RICHMOND -- Gov. Terry McAuliffe has vetoed part of a roughly $96 billion two-year budget that is aimed ensuring the Democratic governor cannot expand Medicaid without legislative approval.
McAuliffe announced his plans during a news conference Friday at the Capitol.
'When it comes to health care, let me make something clear, we are moving forward.', said Governor McAuliffe. 'Secretary Hazel will have a plan on my desk by September 1st' on how to move forward on health care.
McAuliffe said he believes there are number of ways he can legally expand Medicaid without the General Assembly's approval. But leaders of the GOP-controlled House responded Friday that McAuliffe's does not have that power and they are prepared to fight.
General Assembly Republicans fired back that the governor has no such authority, calling the actions 'blatant executive overreach.'
'The Constitution of Virginia is very clear that only the general assembly can appropriate dollars. If he chooses to try to do this unilaterally he can expect and will get a legal challenge from the legislative body,' said Virginia Beach State Senator Frank Wagner.
Beach delegate Chris Stolle, himself a doctor, says he's still hopeful some answer to the coverage gap can be found.
'He's got to expect some push-back when he tries to strong-arm people into compliance rather than agreeing to a common goal,' Stolle said. 'I think the approach he took was wrong. It's time to come together and find solutions rather than resorting to this name-calling.'
'The governor's attempt to usurp the constitutionally proscribed powers of the legislative branch is a dangerous threat to the rule of law, separation of powers, and foundation of representative democracy that we simply cannot allow,' House Republican leaders, including House Speaker William J. Howell, said in a statement.
Lawmakers passed a two-year budget last week that did not include expanding Medicaid eligibility. McAuliffe and most Democratic lawmakers support expanding Medicaid, while most Republicans oppose it.

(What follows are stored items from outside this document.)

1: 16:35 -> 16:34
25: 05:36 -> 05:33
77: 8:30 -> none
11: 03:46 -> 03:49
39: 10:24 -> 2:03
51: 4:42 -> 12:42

The battle over Medicaid expansion led to a months-long impasse over the budget that threatened a potential state government shutdown. The impasse was broken when a Democratic state senator abruptly resigned, giving Republicans control of both chambers in the General Assembly.
McAuliffe also said he will continue to look for ways to expand Medicaid, including potential public-private partnerships.

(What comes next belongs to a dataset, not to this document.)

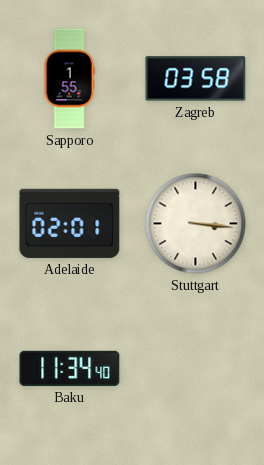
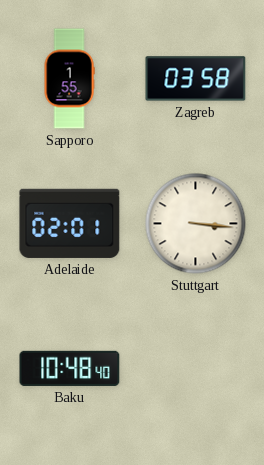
Baku: 11:34 -> 10:48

'It's our money, it's going across the Potomac River. We have a right to bring it back...we are talking about forfeiting $20 billion...We're going to go get it, we're going to bring it back, and we're going to get health care for our folks.', said the governor.
The General Assembly can vote to override the governor's veto.
Theresa Parker is among the 400,000 Virginians who falls in the gap coverage. She makes too much money to qualify for Medicaid as it stands in Virginia but doesn't make enough money to qualify for a subsidy on the healthcare marketplace. She was happy to hear of McAuliffe's plans.
'God is good! I know it's going to be a long road ahead of him still but he's kept his people in mind,' Parker said.